Paris: la fondation Abbé Pierre déclare la guerre aux micro-logements

La Fondation Abbé Pierre dénonce la situation de locataires victimes de marchands de sommeil qui leur louent des appartements de moins de 9m2. Dans le 14e arrondissement, l'un d'eux raconte son quotidien dans son appartement de 4m2.

La Fondation Abbé Pierre tire la sonnette d’alarme. Ce jeudi, l’organisme reconnu d’utilité publique a décidé de dénoncer les "abus commis par marchands de sommeil" qui louent des logements minuscules à des personnes déjà en situation de précarité.

Dans le 14e arrondissement de Paris, la Fondation a notamment ciblé un bailleur qui loue dans un immeuble une dizaine d’appartements indignes dont la superficie est comprise entre 0,9 et 6m² (loi Carrez). Une situation anormale compte tenu du fait qu’il est interdit de louer un logement de moins de 9m² en France.

"Cette cage est louée 250 euros par mois"

Dans le bâtiment, un locataire à la retraite depuis quelques jours a ouvert les portes de son logement de 4,5 m² qui lui avait été présenté par son propriétaire comme une pièce mansardée d’un peu plus de 10m² habitable. Loin de la réalité de son occupant donc qui confie "dormir par terre sur un lit pliable" dans "cette cage est louée 250 euros par mois".

Côté sanitaires, les toilettes communes, à la turque, sont situées au bout d’un petit balcon. Pour la douche, le locataire retraité dit aller "à la piscine municipale à 1,5 km". "Trois fois par semaine je fais ma gymnastique en allant à la piscine", explique-t-il.

"Ces ménages vivent dans ces logements qui sont dégradés. Un locataire me disait qu’il y avait beaucoup de souris, des problèmes d’isolations, des fuites…", s’indigne Christophe Robert, délégué général de la Fondation Abbé Pierre.

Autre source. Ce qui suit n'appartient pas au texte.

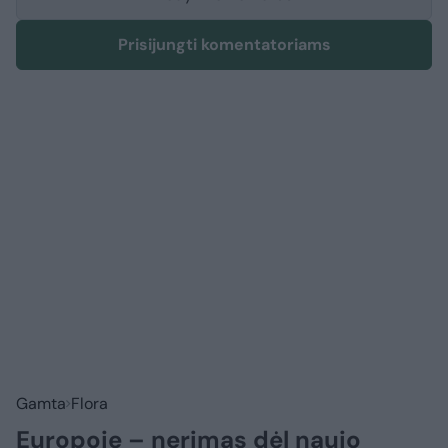
Prisijungti komentatoriams
Gamta
Flora
Europoje – nerimas dėl naujo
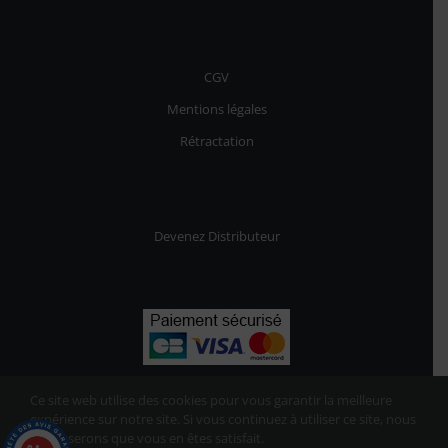
CGV
Mentions légales
Rétractation
Devenez Distributeur
Ce site web utilise des cookies pour vous garantir la meilleure
expérience sur notre site. Si vous continuez à utiliser ce site, nous
supposerons que vous en êtes satisfait.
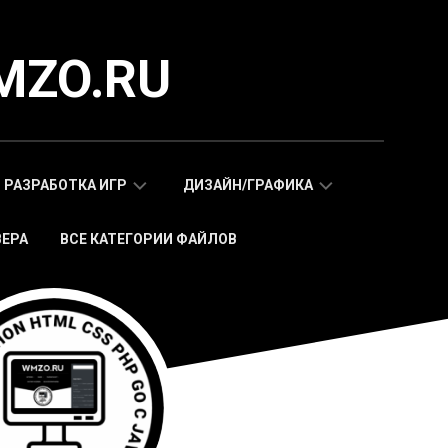
MZO.RU
РАЗРАБОТКА ИГР
ДИЗАЙН/ГРАФИКА
ВЕРА
ВСЕ КАТЕГОРИИ ФАЙЛОВ
СКРИПТЫ
АДАПТИВНЫЕ
WAP
HTML
МОБИЛЬНЫХ
ШАБЛОНЫ
ИГР
МОБИЛЬНЫЕ
HTML5
HTML5
ИГРЫ
ШАБЛОНЫ
СКРИПТЫ
ИКОНКИ
WEB
СТИКЕРЫ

La mairie de Paris apporte son soutien

La situation de ces locataires du 14e arrondissement a été signalée à la mairie de Paris et est en cours de traitement. Les loyers ont cessé d’être payés, tandis qu’une famille a été relogée par la préfecture. De son côté, la municipalité rappelle que les locataires peuvent demander de l’aide:

"La mairie de Paris peut faire des choses. D’abord, aider les victimes et maintenant, systématiquement, des les procès qui opposent les marchands de sommeil à des victimes, nous nous portons partie civile aux côtés des victimes. Par ailleurs, nous nous mobilisons aux côtés de l’État pour faire en sorte que ces personnes soient relogées et nous nous donnons la possibilité d’exproprier ces immeubles et ces appartements pour les transformer en logements sociaux", a indiqué Ian Brossat, maire adjoint en charge du logement.

Dans ce cas précis, trois arrêtés d’interdiction d’occupation ont été pris. Une enquête est en cours. Mais le marchand de sommeil censé trouver une solution de relogement pour les habitants n’a pas donné suite pour le moment.

Renforcement de la loi contre les marchands de sommeil

Cette situation est emblématique des "abus commis par les 'marchands de sommeil'" qui continuent de "faire leur beurre sur le dos des étudiants, des retraités, et des travailleurs pauvres", a affirmé Christophe Robert. Saluant le renforcement de la lutte contre les marchands de sommeil dans le projet de loi Elan, il réclame toutefois davantage de moyens au gouvernement pour déceler les situations d'habitat indigne.

Le projet de loi Elan (Evolution du logement, de l'aménagement et du numérique) prévoit notamment des peines complémentaires de confiscation des biens et d'interdiction d'acquisition de nouveaux biens immobiliers pendant cinq ans. "S'attaquer au portefeuille des marchands de sommeil ne suffira pas. C'est tout un sous-marché de logements dégradés qui s'est développé en France et il n'y a pas assez de logements sociaux", dénonce Christophe Robert.

Quelque 5000 signalements de logements insalubres sont recensés chaque année aux services de la mairie de Paris, selon des représentants de la mairie du XIVe arrondissement. La ville a également comptabilisé plus de 7.000 chambres de moins de neuf mètres carrés dans la capitale, selon la Fondation Abbé Pierre.